As Charr Week rumbles on like an unstoppable war machine, let's take a look at the origin of the charr from a visual point of view. I talked to the three ArenaNet artists most responsible for the look and feel of the charr, Katy Hargrove, Kristen Perry, and Kekai Kotaki, to get their take on this iconic Guild Wars 2 race.

Character Artist Katy Hargrove created the original concept art that evolved into the charr, the main adversaries of mankind in the original Guild Wars.

Q: Katy, what was your main inspiration for designing the charr in the original Guild Wars?[edit]

Katy: The charr would be the main threat to the humans of Ascalon, so we wanted something inhuman, iconic, and intelligent.

The original concept for the charr was a race of animalistic creatures that have a variety of forms and functions. Some of these creatures would be brutish brawlers that ran on all four limbs, while others would be more intelligent magic users who would stand on their back legs, performing rituals and holding magic artifacts with their hands.

Initially we were considering an orc-like race of creatures, but I think everyone soon agreed that we didn't want to make orcs, ogres, or trolls the main bad guys in our game. They've been used in many books, movies, and games, and have been done very well. We needed something different, something that would grab at your gut without needing to be explained.

In our world, if you are a human, large cats are terrifying. They've been eating people for thousands of years, and they come for us out of the trees and the brush and the darkness. So we took a risk and tried concepting cat people. However, the original concepts weren't impressive, and even came troublingly close to being cute. We began incorporating fire and horns into their designs to push towards a more threatening, demonic feel. We ended up with a fire worshipping race of hell cats. As we fleshed out more of their story we followed through on less of the varied forms than we originally planned, but you can still see remnants of the original design in the stances of the magic-using and weapon-wielding charr in Guild Wars.

Q: Did you work from a text description of what the charr looked like, or did you just set out to design an aggressive, animalistic race?[edit]

Katy: The original text description for the charr didn't describe their look much. It mainly described the charr attitude as a race and some of the things they might do in terms of play mechanics. We had a lot of artistic freedom when it came to designing the charr.

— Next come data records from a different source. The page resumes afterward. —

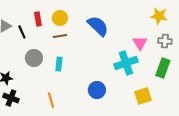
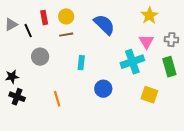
yellow star: (159, 16) -> (149, 15), moved, turned 30
cyan rectangle: (59, 64) -> (81, 63), moved
green rectangle: (163, 68) -> (169, 67), turned -36
yellow square: (143, 96) -> (149, 95), turned 36

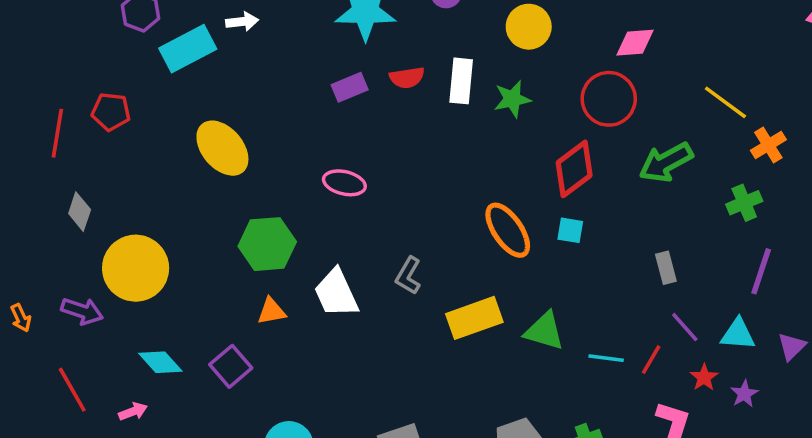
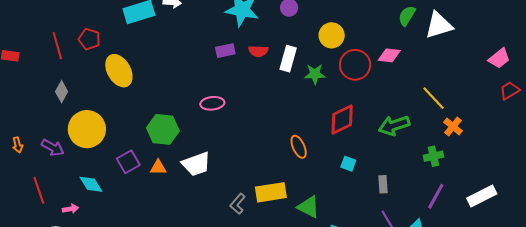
red circle: (609, 99) -> (355, 65), moved
red line: (57, 133) -> (57, 46), turned -36
orange cross: (768, 145) -> (453, 127), turned -30
yellow ellipse: (222, 148) -> (119, 71), moved
pink ellipse: (344, 183) -> (212, 103), turned -30
orange ellipse: (508, 230) -> (299, 147), size x0.7
cyan square: (570, 230) -> (348, 164), moved
gray L-shape: (408, 276) -> (238, 204), moved
white trapezoid: (336, 293) -> (196, 164), turned -96
purple square: (231, 366) -> (128, 162), moved

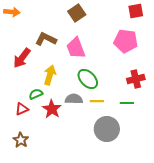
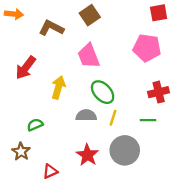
brown L-shape: (46, 39) -> (51, 28), moved
green semicircle: (36, 94) -> (35, 125), moved
yellow line: (97, 101) -> (113, 118), turned -72
red triangle: (22, 109) -> (50, 171), moved
red star: (52, 109) -> (87, 155), moved
brown star: (21, 140) -> (21, 152), moved

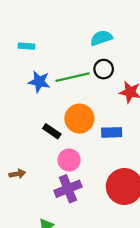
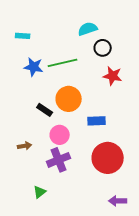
black circle: (104, 69) -> (103, 48), moved
blue rectangle: (112, 132) -> (97, 121), moved
brown arrow: (17, 174) -> (25, 146), moved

One of the ideas that helped sell the charr as a race was they wouldn't just be dudes with cat heads. When talking about cat people as a concept, that is the mental image that met with the most resistance. I began talking about the charr in terms of being not dudes with cat heads but as chimera-like monsters that joined several animals together, with heavy feline features. I remember a key meeting when I drew a quick sketch of a bipedal cat beast to get the point across, we then began concepting to flesh out the race and really sell the idea – and a charr was born.

Kristen Perry was the character artist who volunteered to craft a viable design for the female charr in Guild Wars 2. The female of the race had not been seen in the original game, so creating a concept that was both recognizably female and recognizably charr was a challenge.

Q: Kristen, can you talk a little about the different approaches you tried out for the female charr before settling on the final design?[edit]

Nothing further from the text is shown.